The planar Cantor quarter set has positive finite linear Hausdorff measure, yet is removable.

### Proof

We only need to suppose that $$\gamma(K) > 0$$ and deduce a contradiction.
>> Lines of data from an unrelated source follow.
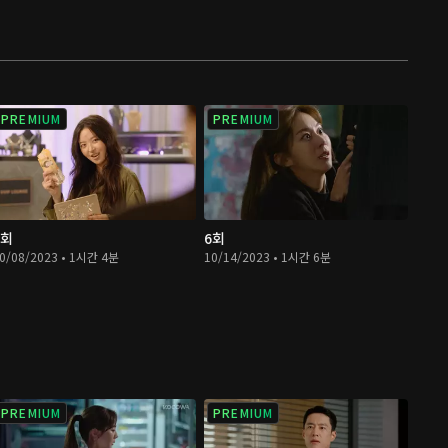
PREMIUM
PREMIUM
5회
6회
0/08/2023 • 1시간 4분
10/14/2023 • 1시간 6분
PREMIUM
PREMIUM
So let $$f \in H^{\infty}(\mathbb{C}^{*} \setminus K)$$ be such that $$\|f\|_{\infty} \leq 1$$, $$f(\infty) = 0$$, and $$|f'(\infty)| > 0$$. Let $$\delta > 0$$ be gotten from the last lemma with $$M = 1 + 6/\pi$$ [as in (b) of Lemma 2.14] and $$a = |f'(\infty)|$$. Since the last lemma applies to Q 0 and f, we get $$Q_{1} \in \mathcal{G}(Q_{0})$$ such that
$$\frac{|f_{Q_{0},Q_{1}}'(\infty)|}{l(Q_{1})} \geq (1 + \delta) |f'(\infty)|.$$
Since the last lemma applies to Q 1 and $$f_{Q_{0},Q_{1}}$$ [to see this use (a) and (b) of Lemma 2.14 here], we get $$Q_{2} \in \mathcal{G}(Q_{1})$$ such that
$$\frac{|(f_{Q_{0},Q_{1}})_{Q_{1},Q_{2}}'(\infty)|}{l(Q_{2})} \geq (1 + \delta) \frac{|f_{Q_{0},Q_{1}}'(\infty)|}{l(Q_{1})}.$$
Combining the last two inequalities and using (e) of Lemma 2.14, we have
$$\frac{|f_{Q_{0},Q_{2}}'(\infty)|}{l(Q_{2})} \geq (1 + \delta)^{2} |f'(\infty)|.$$
Continuing in this manner, we obtain a sequence of squares $$\{Q_{n}\}$$ from $$\mathcal{G}$$ such that
$$\frac{|f_{Q_{0},Q_{n}}'(\infty)|}{l(Q_{n})} \geq (1 + \delta)^{n} |f'(\infty)|.$$
However, by Proposition 1.9 and (b) of Lemma 2.14,
$$|f_{Q_{0},Q_{n}}'(\infty)| \leq \gamma(K_{Q_{n}}) \|f_{Q_{0},Q_{n}}\|_{\infty} \leq l(Q_{n}) \gamma(K) M.$$

From the last two inequalities we immediately obtain $$(1 + \delta)^{n} |f'(\infty)| \leq M \gamma(K)$$ for all integers n. This is patently absurd given that $$\delta > 0$$ and $$|f'(\infty)| > 0$$!